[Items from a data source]
***

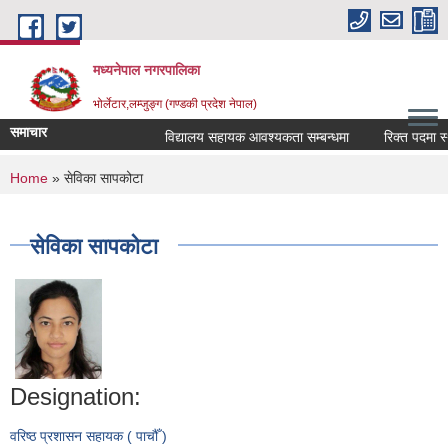
Skip to main content
मध्यनेपाल नगरपालिका
भोर्लेटार,लम्जुङ्ग (गण्डकी प्रदेश नेपाल)
समाचार
विद्यालय सहायक आवश्यकता सम्बन्धमा
रिक्त पदमा स्थाय
You are here
Home
» सेविका सापकोटा
सेविका सापकोटा
Designation:
वरिष्ठ प्रशासन सहायक ( पाचौँ )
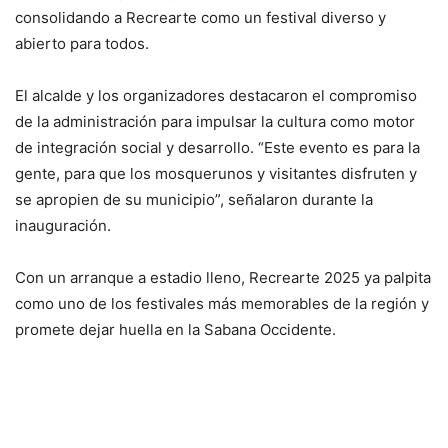
consolidando a Recrearte como un festival diverso y
abierto para todos.
El alcalde y los organizadores destacaron el compromiso
de la administración para impulsar la cultura como motor
de integración social y desarrollo. “Este evento es para la
gente, para que los mosquerunos y visitantes disfruten y
se apropien de su municipio”, señalaron durante la
inauguración.
Con un arranque a estadio lleno, Recrearte 2025 ya palpita
como uno de los festivales más memorables de la región y
promete dejar huella en la Sabana Occidente.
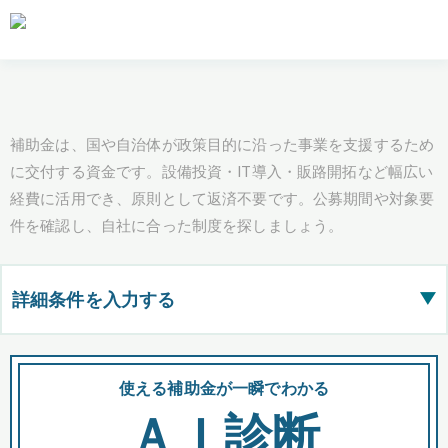
補助金は、国や自治体が政策目的に沿った事業を支援するため
に交付する資金です。設備投資・IT導入・販路開拓など幅広い
経費に活用でき、原則として返済不要です。公募期間や対象要
件を確認し、自社に合った制度を探しましょう。
詳細条件を入力する
▶
都道府県
使える補助金が一瞬でわかる
会
ＡＩ診断
全国の検索結果を含めて表示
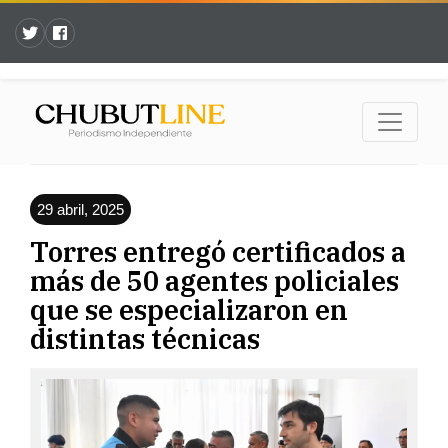
29 abril, 2025
Torres entregó certificados a
más de 50 agentes policiales
que se especializaron en
distintas técnicas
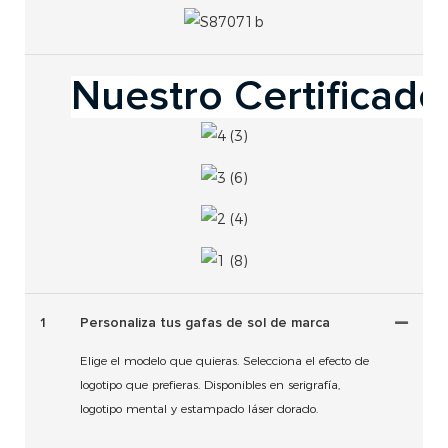
Nuestro Certificado
1
Personaliza tus gafas de sol de marca
Elige el modelo que quieras. Selecciona el efecto de
logotipo que prefieras. Disponibles en serigrafía,
logotipo mental y estampado láser dorado.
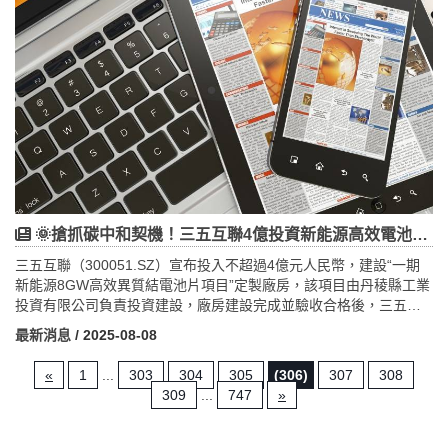
🌞搶抓碳中和契機！三五互聯4億投資新能源高效電池片，推動產業升級新里程
三五互聯（300051.SZ）宣布投入不超過4億元人民幣，建設“一期
新能源8GW高效異質結電池片項目”定製廠房，該項目由丹稜縣工業
投資有限公司負責投資建設，廠房建設完成並驗收合格後，三五互
聯將以租賃方式使用，租期15年，自第4年開始支付租金。該計畫標
最新消息
/ 2025-08-08
誌著三五互聯在新能源領域的堅定布局，旨在提升高效異質結電池
片的產能與技術實力，進一步鞏固其在光伏產業鏈中的競爭地位。
«
1
...
303
304
305
(306)
307
308
項目採用高效異質結技術，具備低溫製程、光電轉換效率高、產品
309
...
747
»
壽命長等優勢，有助於提升整體發電效能。公司同時制定了嚴密的
財務規劃與風險保障措施，包括由天津通訊提供連帶責任擔保，確
保項目穩定推進。隨著全球碳中和趨勢與光伏市場需求不斷增長，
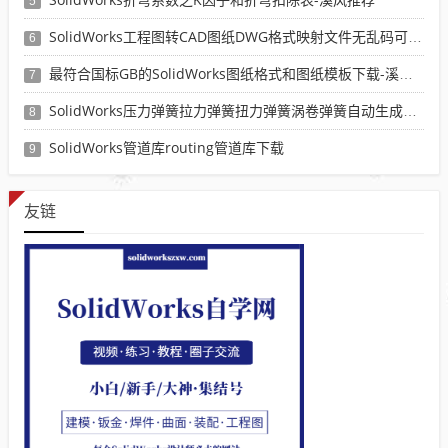
5
SolidWorks工程图转CAD图纸DWG格式映射文件无乱码可分层-溪风亲测推荐
6
最符合国标GB的SolidWorks图纸格式和图纸模板下载-溪风专用版
7
SolidWorks压力弹簧拉力弹簧扭力弹簧涡卷弹簧自动生成宏程序下载
8
SolidWorks管道库routing管道库下载
9
友链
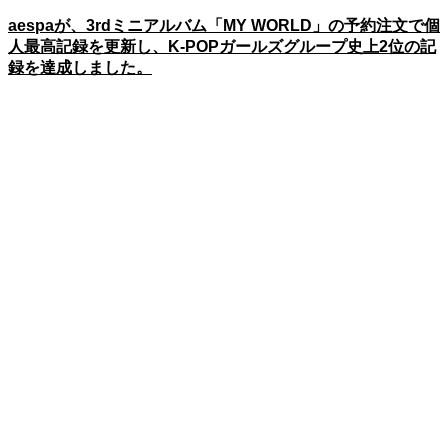
aespaが、3rdミニアルバム「MY WORLD」の予約注文で個
人最高記録を更新し、K-POPガールズグループ史上2位の記
録を達成しました。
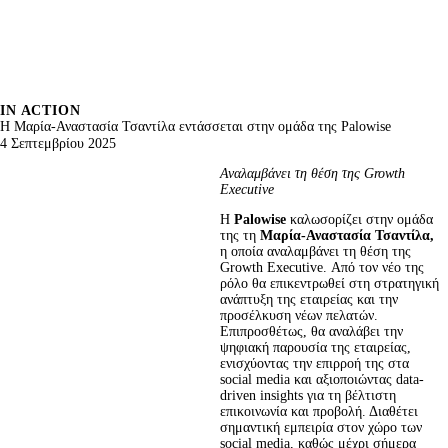
IN ACTION
Η Μαρία-Αναστασία Τσαντίλα εντάσσεται στην ομάδα της Palowise
4 Σεπτεμβρίου 2025
Αναλαμβάνει τη θέση της 
Growth
Executive
Η 
Palowise
 καλωσορίζει στην ομάδα 
της τη 
Μαρία-Αναστασία Τσαντίλα, 
η οποία αναλαμβάνει τη θέση της 
Growth Executive. Από τον νέο της 
ρόλο θα επικεντρωθεί στη στρατηγική 
ανάπτυξη της εταιρείας και την 
προσέλκυση νέων πελατών. 
Επιπροσθέτως, θα αναλάβει την 
ψηφιακή παρουσία της εταιρείας, 
ενισχύοντας την επιρροή της στα 
social media και αξιοποιώντας data-
driven insights για τη βέλτιστη 
επικοινωνία και προβολή. Διαθέτει 
σημαντική εμπειρία στον χώρο των 
social media, καθώς μέχρι σήμερα 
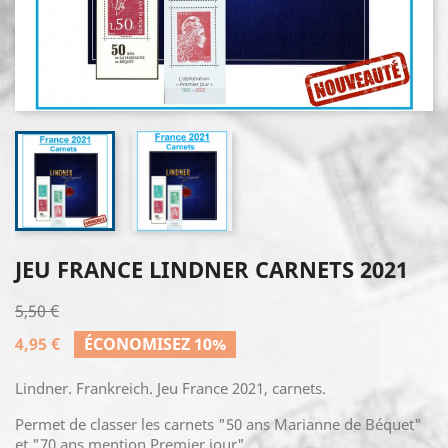
JEU FRANCE LINDNER CARNETS 2021
5,50 €
4,95 €
ÉCONOMISEZ 10%
Lindner. Frankreich. Jeu France 2021, carnets.
Permet de classer les carnets "50 ans Marianne de Béquet"
et "70 ans mention Premier jour".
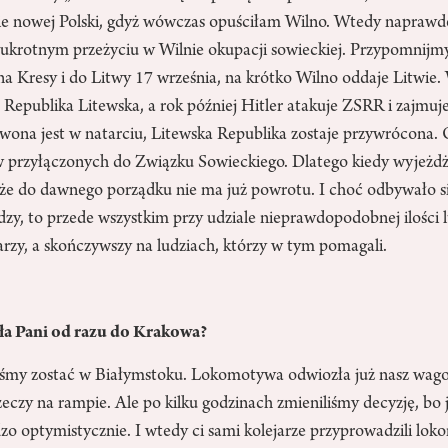
e nowej Polski, gdyż wówczas opuściłam Wilno. Wtedy naprawdę
dwukrotnym przeżyciu w Wilnie okupacji sowieckiej. Przypomnijm
na Kresy i do Litwy 17 września, na krótko Wilno oddaje Litwie.
 Republika Litewska, a rok później Hitler atakuje ZSRR i zajmuje
wona jest w natarciu, Litewska Republika zostaje przywrócona.
 przyłączonych do Związku Sowieckiego. Dlatego kiedy wyjeżdż
 że do dawnego porządku nie ma już powrotu. I choć odbywało si
y, to przede wszystkim przy udziale nieprawdopodobnej ilości l
rzy, a skończywszy na ludziach, którzy w tym pomagali.
ła Pani od razu do Krakowa?
śmy zostać w Białymstoku. Lokomotywa odwiozła już nasz wag
czy na rampie. Ale po kilku godzinach zmieniliśmy decyzję, bo j
dzo optymistycznie. I wtedy ci sami kolejarze przyprowadzili lo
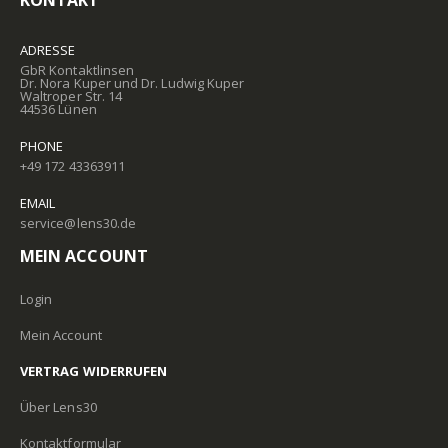
ADRESSE
GbR Kontaktlinsen
Dr. Nora Kuper und Dr. Ludwig Kuper
Waltroper Str. 14
44536 Lünen
PHONE
+49 172 43363911
EMAIL
service@lens30.de
MEIN ACCOUNT
Login
Mein Account
VERTRAG WIDERRUFEN
Über Lens30
Kontaktformular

***

» PROBLEM TO SOLVE
Look through the data above and return each line where the string "Litewska" occurs.

» FINISHED EXERCISE
 Republika Litewska, a rok później Hitler atakuje ZSRR i zajmuje
wona jest w natarciu, Litewska Republika zostaje przywrócona.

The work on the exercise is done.